Um dia, minha palavra morrerá, e com ela, a criatividade vil de quem só sabe
copiar.
Marcio Rutes
não copie sem autorização, mesmo dando os devidos créditos.
SEJA EDUCADO (A). SOLICITE AUTORIZAÇÃO.
Notas e créditos:
(1) Trecho de Presságio, de Fernando Pessoa
(2) Trecho de Todos
os Dias, de Alberto Caeiro
(3) Trecho de Pesa
o Decreto, de Ricardo Reis
(4) Trecho de Esta
Velha, de Álvaro de Campos
(5) Trecho de Seguro
Assento, de Ricardo Reis
(6) Trecho de As
Quatro Canções, de Alberto Caeiro
(7) Trecho de Datilografia, de Álvaro de Campos
(8) Trecho de O
Último Sortilégio, de Fernando Pessoa
(9) Trecho de Tudo
Isto é Fado, de Amália Rodrigues
(sem numeração) "Tantas vezes a morte apercebida!

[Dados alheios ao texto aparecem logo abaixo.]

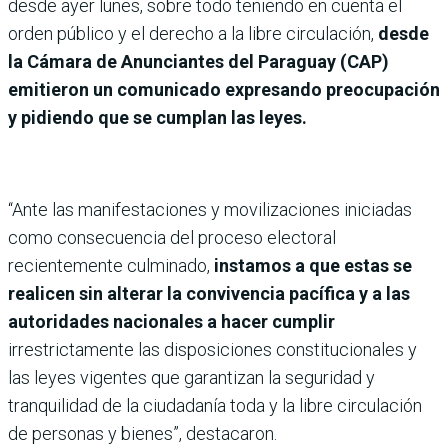
desde ayer lunes, sobre todo teniendo en cuenta el
orden público y el derecho a la libre circulación,
desde
la Cámara de Anunciantes del Paraguay (CAP)
emitieron un comunicado expresando preocupación
y pidiendo que se cumplan las leyes.
“Ante las manifestaciones y movilizaciones iniciadas
como consecuencia del proceso electoral
recientemente culminado,
instamos a que estas se
realicen sin alterar la convivencia pacífica y a las
autoridades nacionales a hacer cumplir
irrestrictamente las disposiciones constitucionales y
las leyes vigentes que garantizan la seguridad y
tranquilidad de la ciudadanía toda y la libre circulación
de personas y bienes”, destacaron.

Na terra tanta guerra, tanto engano, tanta necessidade aborrecida!" - Trecho de Os Lusíadas, de Camões
Esclarecimento:
Alberto Caeiro, Álvaro
de Campos e Ricardo Reis são heterônimos de Fernando Pessoa.
A presença dos
heterônimos de Pessoa, no ensaio acima, é apenas uma forma de ilustrar um “encontro
inusitado” entre criador e criaturas, mas jamais para insinuar que os
heterônimos ou o próprio Fernando Pessoa tenham praticado cópia ou plágio de
algo. Longe disso.
O que fiz foi apenas
criar um cenário e buscar elementos de peso para discutir "o amadurecimento da
palavra", enriquecendo, dessa forma, a segunda parte deste meu ensaio.